What drew the author to the period of the Peloponnesian Wars, I asked, and to Aristophanes? Barbero told me that, having been a teenager when he discovered Aristophanes and the historian Thucydides, the former remains his favourite classical author. “However, I’d never have set a novel in that period, if I had not read Luciano Canfora’s Il mondo di Atene (The Athenian World, 2011), which made me realise that the fragility of Athenian democracy, the gulf of hatred between rich and poor, and the ease with which political tension could degrade into terrorism closely resembled the political situation of Italy while I was growing up, in the Seventies.”
Italy experienced a period of violent political and social turmoil during the so-called “Years of Lead” (Anni di piombo). Privilege and abuse were often closely intertwined.
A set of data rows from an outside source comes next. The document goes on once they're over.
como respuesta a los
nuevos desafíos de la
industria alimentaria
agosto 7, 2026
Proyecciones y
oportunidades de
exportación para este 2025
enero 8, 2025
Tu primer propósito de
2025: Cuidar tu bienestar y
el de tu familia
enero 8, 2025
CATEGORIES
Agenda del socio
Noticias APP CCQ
A horrific episode of sexual violence, which has never been forgotten in Italy, was the gang rape known as the Circeo massacre that took place outside Rome in 1975. As Barbero stressed, “The idea for the novel took shape when I realised that a crime of this nature could easily have occurred in the political climate of fifth-century Athens.”
Even though Athens invented democracy (the aged Pericles is among the audience watching Lysistrata), its population needed to be constantly on their guard against the rich oligarchs who plotted to impose their rule by sowing terror. Glicera and Charis, two naïve but resourceful daughters of humble farmers, are tempted to visit a rich neighbour’s son, Cimone, in his father’s country house. Their reception has been carefully planned and even the house slaves have been sent to the festivities in the city. The events that ensue are directly inspired by the Circeo massacre.
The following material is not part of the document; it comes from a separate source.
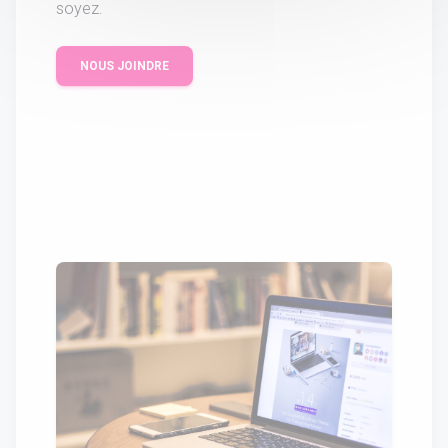
soyez.
NOUS JOINDRE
The narratives of the female slaves offer another point of view on this society: particularly that of Andromache (the name given to her after she was captured during the war against Sparta). I suggested to Barbero that her story might merit a sequel, but he replied: “I like writing about different things, so I would never continue a story.”
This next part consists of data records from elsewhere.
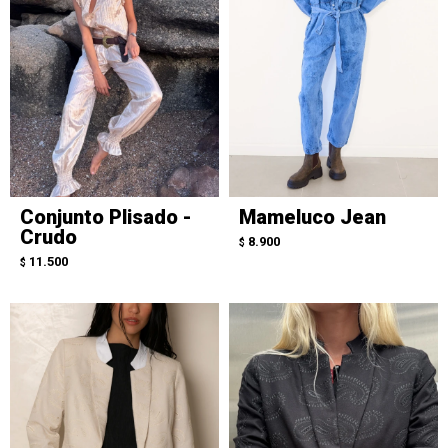
Conjunto Plisado -
Mameluco Jean
Crudo
8.900
$
11.500
$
The structure of the novel carefully interweaves the performance of the comedy with the assault on the girls, the humour of the first contrasting the horror of the second. Yet very little is known in fact about the performance of Greek comedy. As Barbero highlights, “This is one of those areas where the historical novel is particularly appropriate as a means of re-creating the past: given that our knowledge is so limited, it is entirely justified – and stimulating – to fill the gaps using the novelist’s imagination.”
After sixteenth-century Venice and the classical world, I was intrigued to hear about the setting for Barbero’s next novel. Clearly, it would be different. “For some time,” he replied, “I’ve been tempted by the idea of writing a novel set in New York around September 11, 2001, but I don’t know whether I’ll ever actually want to write it.”
1. Alessandro Barbero, Master Pyle’s Bella Vita and Other People’s Wars, 1995, was awarded the 1996 Strega Prize for Fiction; The Eyes of Venice, trans. Gregory Conti, 2012. The Athenian Women is translated by Anthony Shugaar.